• Working data:
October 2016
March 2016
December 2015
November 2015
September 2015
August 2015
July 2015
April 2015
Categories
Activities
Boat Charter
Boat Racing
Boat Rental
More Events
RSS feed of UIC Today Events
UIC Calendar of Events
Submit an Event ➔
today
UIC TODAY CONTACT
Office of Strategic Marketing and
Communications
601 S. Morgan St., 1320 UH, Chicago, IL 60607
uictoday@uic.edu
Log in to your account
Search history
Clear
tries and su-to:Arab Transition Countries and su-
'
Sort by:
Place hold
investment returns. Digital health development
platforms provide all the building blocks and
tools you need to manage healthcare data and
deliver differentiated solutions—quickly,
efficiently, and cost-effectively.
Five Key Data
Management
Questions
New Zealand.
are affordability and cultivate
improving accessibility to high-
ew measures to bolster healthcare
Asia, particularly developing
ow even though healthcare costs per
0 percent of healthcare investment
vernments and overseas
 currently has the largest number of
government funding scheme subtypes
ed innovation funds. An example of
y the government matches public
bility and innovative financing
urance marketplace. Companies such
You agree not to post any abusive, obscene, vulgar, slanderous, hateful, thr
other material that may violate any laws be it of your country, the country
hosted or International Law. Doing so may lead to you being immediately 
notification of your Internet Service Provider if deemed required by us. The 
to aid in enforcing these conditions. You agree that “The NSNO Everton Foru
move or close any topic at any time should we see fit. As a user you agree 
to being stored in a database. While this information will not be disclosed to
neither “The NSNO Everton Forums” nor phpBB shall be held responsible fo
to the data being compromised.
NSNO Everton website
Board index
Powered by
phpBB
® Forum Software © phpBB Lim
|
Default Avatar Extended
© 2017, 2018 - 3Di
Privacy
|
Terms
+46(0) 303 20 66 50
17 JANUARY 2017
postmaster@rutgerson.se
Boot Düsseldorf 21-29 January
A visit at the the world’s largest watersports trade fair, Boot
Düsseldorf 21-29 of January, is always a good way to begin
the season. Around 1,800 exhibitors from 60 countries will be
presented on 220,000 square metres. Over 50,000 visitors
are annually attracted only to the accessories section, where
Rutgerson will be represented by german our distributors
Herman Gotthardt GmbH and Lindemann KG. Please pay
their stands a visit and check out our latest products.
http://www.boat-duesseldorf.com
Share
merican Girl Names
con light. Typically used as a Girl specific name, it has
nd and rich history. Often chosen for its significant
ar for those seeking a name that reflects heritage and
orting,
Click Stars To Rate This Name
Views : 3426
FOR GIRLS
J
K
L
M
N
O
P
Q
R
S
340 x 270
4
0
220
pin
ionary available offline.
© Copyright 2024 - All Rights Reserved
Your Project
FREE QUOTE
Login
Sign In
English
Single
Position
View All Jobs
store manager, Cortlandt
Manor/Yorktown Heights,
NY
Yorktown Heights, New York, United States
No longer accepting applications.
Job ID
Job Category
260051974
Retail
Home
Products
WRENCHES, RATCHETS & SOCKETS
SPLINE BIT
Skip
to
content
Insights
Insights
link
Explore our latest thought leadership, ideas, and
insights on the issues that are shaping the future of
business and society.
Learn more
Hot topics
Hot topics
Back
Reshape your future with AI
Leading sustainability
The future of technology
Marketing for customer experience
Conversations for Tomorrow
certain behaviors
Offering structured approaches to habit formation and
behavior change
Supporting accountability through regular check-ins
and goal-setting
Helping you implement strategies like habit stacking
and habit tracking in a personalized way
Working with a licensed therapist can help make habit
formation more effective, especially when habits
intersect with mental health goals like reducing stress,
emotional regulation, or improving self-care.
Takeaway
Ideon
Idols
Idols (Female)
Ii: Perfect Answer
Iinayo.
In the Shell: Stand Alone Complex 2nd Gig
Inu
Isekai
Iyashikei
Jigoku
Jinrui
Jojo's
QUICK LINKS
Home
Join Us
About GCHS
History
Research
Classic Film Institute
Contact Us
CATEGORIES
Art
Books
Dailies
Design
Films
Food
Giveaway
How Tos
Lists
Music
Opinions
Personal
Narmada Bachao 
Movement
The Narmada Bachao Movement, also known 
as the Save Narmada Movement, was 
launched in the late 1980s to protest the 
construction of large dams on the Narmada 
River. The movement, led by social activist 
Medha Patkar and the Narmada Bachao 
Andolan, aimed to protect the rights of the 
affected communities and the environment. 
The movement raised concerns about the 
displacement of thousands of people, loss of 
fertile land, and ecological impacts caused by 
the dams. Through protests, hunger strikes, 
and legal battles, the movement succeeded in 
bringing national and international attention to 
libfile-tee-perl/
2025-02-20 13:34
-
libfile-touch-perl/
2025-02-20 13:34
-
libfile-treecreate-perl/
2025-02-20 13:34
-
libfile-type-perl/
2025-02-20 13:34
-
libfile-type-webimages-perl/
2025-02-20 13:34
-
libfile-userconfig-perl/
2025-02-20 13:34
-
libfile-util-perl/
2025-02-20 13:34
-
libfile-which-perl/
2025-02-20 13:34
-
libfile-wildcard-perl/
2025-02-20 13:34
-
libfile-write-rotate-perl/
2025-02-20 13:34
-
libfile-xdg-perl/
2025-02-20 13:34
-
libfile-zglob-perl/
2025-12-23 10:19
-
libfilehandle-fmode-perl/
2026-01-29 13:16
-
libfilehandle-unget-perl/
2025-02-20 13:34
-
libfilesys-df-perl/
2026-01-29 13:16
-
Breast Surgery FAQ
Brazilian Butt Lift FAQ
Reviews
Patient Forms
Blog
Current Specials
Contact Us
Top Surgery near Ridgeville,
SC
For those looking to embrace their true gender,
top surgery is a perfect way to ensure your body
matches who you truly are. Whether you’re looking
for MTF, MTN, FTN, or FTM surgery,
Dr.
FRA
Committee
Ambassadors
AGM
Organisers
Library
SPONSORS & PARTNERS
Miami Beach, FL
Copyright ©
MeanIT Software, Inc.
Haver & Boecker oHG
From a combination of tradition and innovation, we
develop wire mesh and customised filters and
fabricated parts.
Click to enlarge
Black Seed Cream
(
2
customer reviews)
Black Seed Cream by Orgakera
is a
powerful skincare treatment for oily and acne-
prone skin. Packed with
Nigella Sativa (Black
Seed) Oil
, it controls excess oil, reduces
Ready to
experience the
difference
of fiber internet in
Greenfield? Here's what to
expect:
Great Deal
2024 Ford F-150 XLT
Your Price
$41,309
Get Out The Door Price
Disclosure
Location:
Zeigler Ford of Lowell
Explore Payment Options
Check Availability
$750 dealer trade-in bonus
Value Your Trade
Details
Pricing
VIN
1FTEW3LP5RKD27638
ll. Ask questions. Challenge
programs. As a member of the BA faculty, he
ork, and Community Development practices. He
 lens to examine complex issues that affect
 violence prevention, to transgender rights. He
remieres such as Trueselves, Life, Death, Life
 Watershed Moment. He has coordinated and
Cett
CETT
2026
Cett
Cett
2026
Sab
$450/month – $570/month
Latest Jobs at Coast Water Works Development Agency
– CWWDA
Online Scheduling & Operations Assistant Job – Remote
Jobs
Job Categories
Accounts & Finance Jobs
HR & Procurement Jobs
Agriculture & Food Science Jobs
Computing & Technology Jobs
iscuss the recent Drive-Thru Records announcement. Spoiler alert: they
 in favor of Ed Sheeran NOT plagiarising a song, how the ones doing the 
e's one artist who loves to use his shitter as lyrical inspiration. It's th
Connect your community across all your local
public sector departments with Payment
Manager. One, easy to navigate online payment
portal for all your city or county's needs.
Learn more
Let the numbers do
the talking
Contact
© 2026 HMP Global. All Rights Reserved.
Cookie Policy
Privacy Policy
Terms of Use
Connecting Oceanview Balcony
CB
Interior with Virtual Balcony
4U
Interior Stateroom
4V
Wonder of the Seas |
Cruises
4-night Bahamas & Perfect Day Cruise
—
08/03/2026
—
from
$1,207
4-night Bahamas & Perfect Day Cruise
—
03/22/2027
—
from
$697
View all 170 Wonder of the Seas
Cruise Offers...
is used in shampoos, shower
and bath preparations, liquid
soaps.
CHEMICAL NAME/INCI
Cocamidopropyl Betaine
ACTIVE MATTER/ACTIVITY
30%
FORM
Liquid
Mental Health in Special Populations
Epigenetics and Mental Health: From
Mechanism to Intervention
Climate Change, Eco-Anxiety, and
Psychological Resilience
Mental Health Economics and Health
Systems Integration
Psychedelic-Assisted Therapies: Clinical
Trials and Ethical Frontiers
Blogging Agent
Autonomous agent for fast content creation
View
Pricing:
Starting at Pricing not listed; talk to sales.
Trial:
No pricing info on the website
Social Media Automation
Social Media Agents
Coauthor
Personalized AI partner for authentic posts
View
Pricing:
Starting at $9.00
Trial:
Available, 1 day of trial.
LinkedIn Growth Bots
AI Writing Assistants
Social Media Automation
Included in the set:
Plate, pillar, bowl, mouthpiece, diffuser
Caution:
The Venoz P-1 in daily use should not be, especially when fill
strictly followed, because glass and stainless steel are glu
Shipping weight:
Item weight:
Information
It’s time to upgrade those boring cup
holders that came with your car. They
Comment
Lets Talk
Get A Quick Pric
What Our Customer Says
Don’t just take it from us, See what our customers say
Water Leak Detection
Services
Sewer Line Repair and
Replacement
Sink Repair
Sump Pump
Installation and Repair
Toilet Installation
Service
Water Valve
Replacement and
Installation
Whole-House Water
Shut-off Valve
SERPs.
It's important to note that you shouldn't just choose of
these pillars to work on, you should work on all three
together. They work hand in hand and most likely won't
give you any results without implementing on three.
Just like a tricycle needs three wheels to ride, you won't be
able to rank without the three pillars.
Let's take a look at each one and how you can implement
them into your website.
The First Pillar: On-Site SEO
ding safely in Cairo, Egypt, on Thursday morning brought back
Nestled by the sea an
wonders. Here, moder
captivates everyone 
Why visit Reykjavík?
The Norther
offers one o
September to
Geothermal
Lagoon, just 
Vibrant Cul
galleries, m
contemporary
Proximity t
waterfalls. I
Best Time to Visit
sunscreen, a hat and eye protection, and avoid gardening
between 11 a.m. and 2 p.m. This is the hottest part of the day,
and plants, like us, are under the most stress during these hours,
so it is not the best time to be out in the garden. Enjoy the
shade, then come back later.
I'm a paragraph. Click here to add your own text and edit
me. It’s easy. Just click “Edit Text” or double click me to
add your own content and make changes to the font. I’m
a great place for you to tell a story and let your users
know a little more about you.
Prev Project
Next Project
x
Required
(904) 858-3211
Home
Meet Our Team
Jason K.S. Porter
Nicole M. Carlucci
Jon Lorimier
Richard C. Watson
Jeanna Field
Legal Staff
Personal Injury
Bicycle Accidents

• Description of the task:
The first line of the listing above through the line containing "tools you need to manage healthcare data and": print exactly that, both ends included.

• Task result:
October 2016
March 2016
December 2015
November 2015
September 2015
August 2015
July 2015
April 2015
Categories
Activities
Boat Charter
Boat Racing
Boat Rental
More Events
RSS feed of UIC Today Events
UIC Calendar of Events
Submit an Event ➔
today
UIC TODAY CONTACT
Office of Strategic Marketing and
Communications
601 S. Morgan St., 1320 UH, Chicago, IL 60607
uictoday@uic.edu
Log in to your account
Search history
Clear
tries and su-to:Arab Transition Countries and su-
'
Sort by:
Place hold
investment returns. Digital health development
platforms provide all the building blocks and
tools you need to manage healthcare data and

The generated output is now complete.